Material for this exercise:
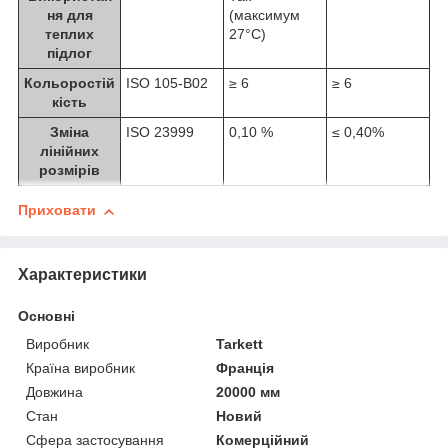
ня для
(максимум
теплих
27°C)
підлог
Кольоростій
ISO 105-B02
≥ 6
≥ 6
кість
Зміна
ISO 23999
0,10 %
≤ 0,40%
лінійних
розмірів
Приховати
Характеристики
Основні
Виробник
Tarkett
Країна виробник
Франція
Довжина
20000 мм
Стан
Новий
Сфера застосування
Комерційний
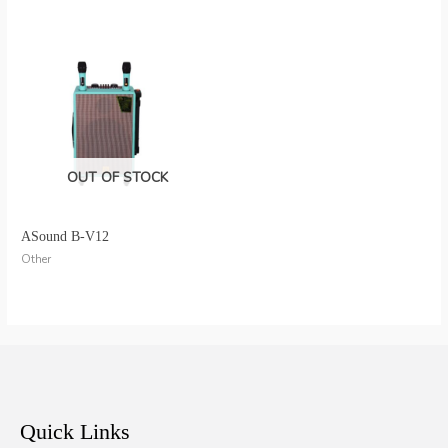
OUT OF STOCK
ASound B-V12
Other
Quick Links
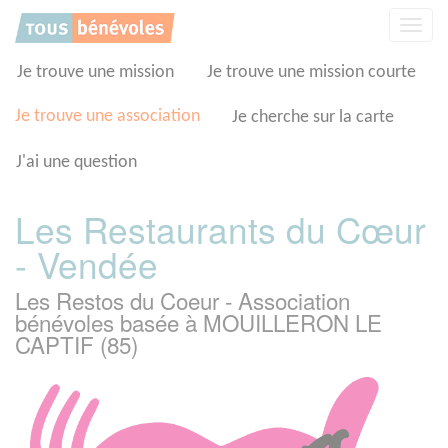
Panneau de gestion des cookies
Affic
la
navig
Je trouve une mission
Je trouve une mission courte
Je trouve une association
Je cherche sur la carte
J'ai une question
Les Restaurants du Cœur
- Vendée
Les Restos du Coeur - Association
bénévoles basée à MOUILLERON LE
CAPTIF (85)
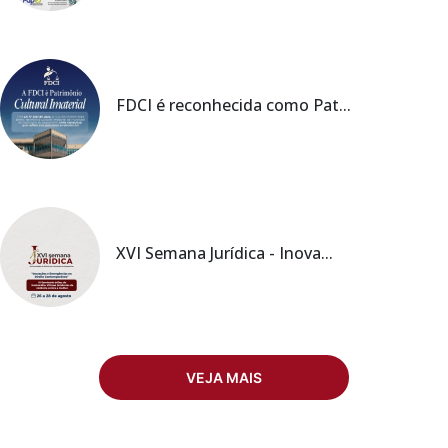
FDCI é reconhecida como Pat...
XVI Semana Jurídica - Inova...
VEJA MAIS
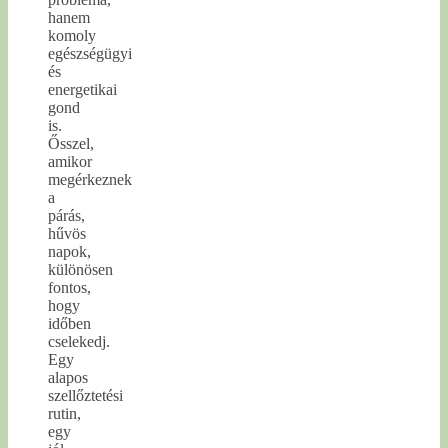
hanem
komoly
egészségügyi
és
energetikai
gond
is.
Ősszel,
amikor
megérkeznek
a
párás,
hűvös
napok,
különösen
fontos,
hogy
időben
cselekedj.
Egy
alapos
szellőztetési
rutin,
egy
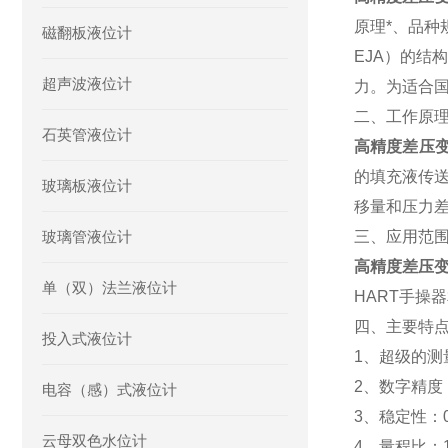
原理*、品种
磁翻板液位计
EJA）的结
超声波液位计
力。为适合国
二、工作原
石英管液位计
高精度差压
的填充液传
玻璃板液位计
移量和压力
玻璃管液位计
三、应用范
高精度差压
单（双）法兰液位计
HART手操
四、主要特
投入式液位计
1、超级的测
2、数字精度：
电容（感）式液位计
3、稳定性：0
云母双色水位计
4、量程比：1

Work order: From the line containing "energetikai" to the last line of the material, every line is to be reproduced exactly. No picture belongs in the copy.

Exercise result:
energetikai
gond
is.
Ősszel,
amikor
megérkeznek
a
párás,
hűvös
napok,
különösen
fontos,
hogy
időben
cselekedj.
Egy
alapos
szellőztetési
rutin,
egy
原理*、品种
磁翻板液位计
EJA）的结
超声波液位计
力。为适合国
二、工作原
石英管液位计
高精度差压
的填充液传
玻璃板液位计
移量和压力
玻璃管液位计
三、应用范
高精度差压
单（双）法兰液位计
HART手操
四、主要特
投入式液位计
1、超级的测
2、数字精度：
电容（感）式液位计
3、稳定性：0
云母双色水位计
4、量程比：1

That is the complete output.